Step-by-step solution

Interpret Descriptive Statistics

The descriptive statistics table provides us with various pieces of information, including number of teams (\(N=30\)), mean batting average (\(0.25110\)), standard deviation (\(0.01096\)), minimum batting average (\(0.22600\)), first quartile (\(0.24350\)), median (\(0.25300\)), third quartile (\(0.25675\)), and maximum batting average (\(0.27700\)).

Conduct Hypothesis Test

We conduct a hypothesis test to determine whether there is evidence that average team batting average differs from \(0.260\). The null hypothesis is that the mean team batting average is equal to \(0.260\) (\(H0: \mu = 0.260\)), and the alternative hypothesis is that it differs (\(H1: \mu ≠ 0.260\)). The test statistic is calculated using the formula \(t = \frac{ (\bar{x}- \mu) }{ \frac{s}{\sqrt{n}} }\), where \(\bar{x}\) = sample mean, \(\mu\) = population mean, \(s\) = standard deviation, and \(n\) = number of observations. Inserting the values, the test statistic \(t = \frac{(0.25110 - 0.260)}{0.01096/\sqrt{30}} = -4.475372208025383\). The exact p-value cannot be calculated without additional statistical tables or software, but we know it will be very small since the magnitude of the t-score is quite large.
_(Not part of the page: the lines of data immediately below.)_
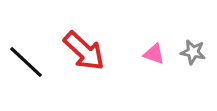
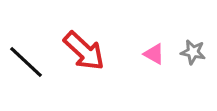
pink triangle: rotated 10 degrees clockwise
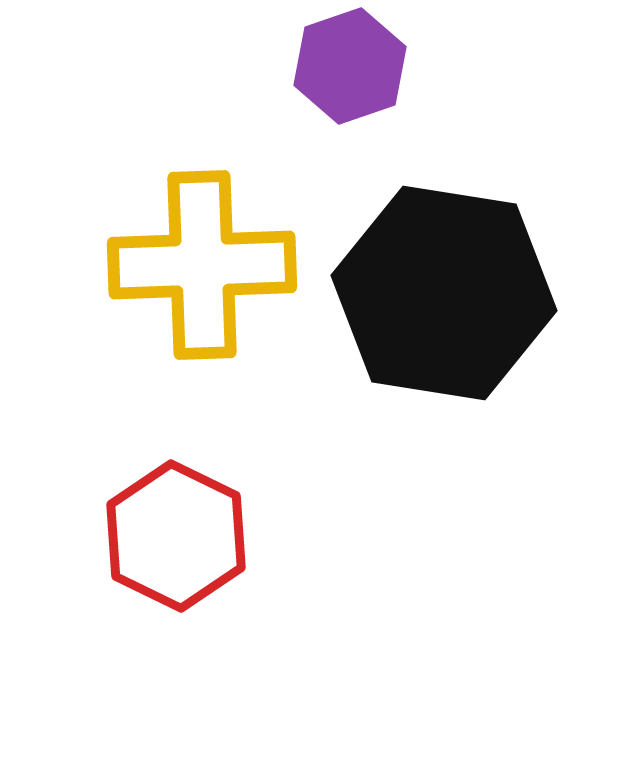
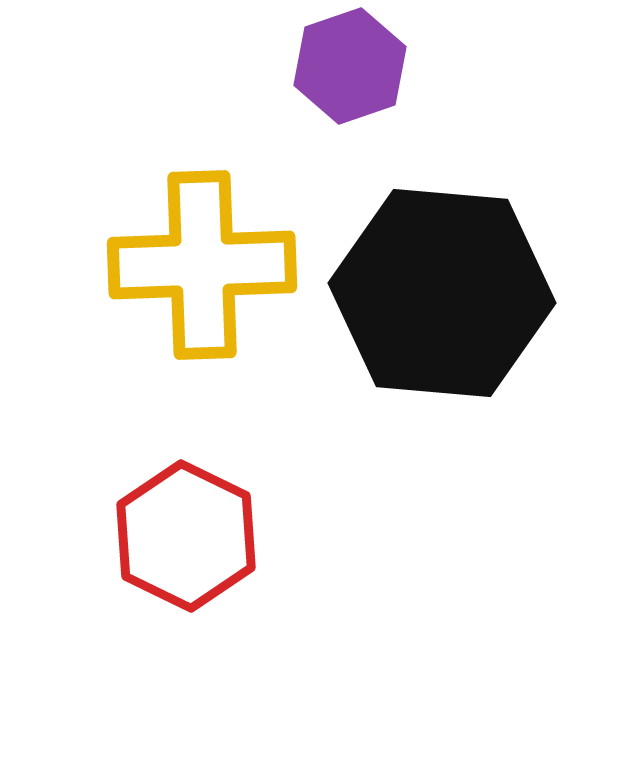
black hexagon: moved 2 px left; rotated 4 degrees counterclockwise
red hexagon: moved 10 px right
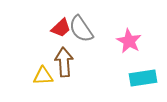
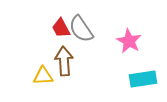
red trapezoid: rotated 105 degrees clockwise
brown arrow: moved 1 px up
cyan rectangle: moved 1 px down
Compare to Computer Output

Comparing our calculated t-value with the computer output, we can see that our manually calculated t-value matches the one calculated by the computer (\(-4.475372208025383\) approx to \(-4.45\)). The p-value reported in the computer output is \(0.000\), providing strong evidence against the null hypothesis. This indicates that the mean batting average is significantly different from \(0.260\) with a confidence level of \(95\%.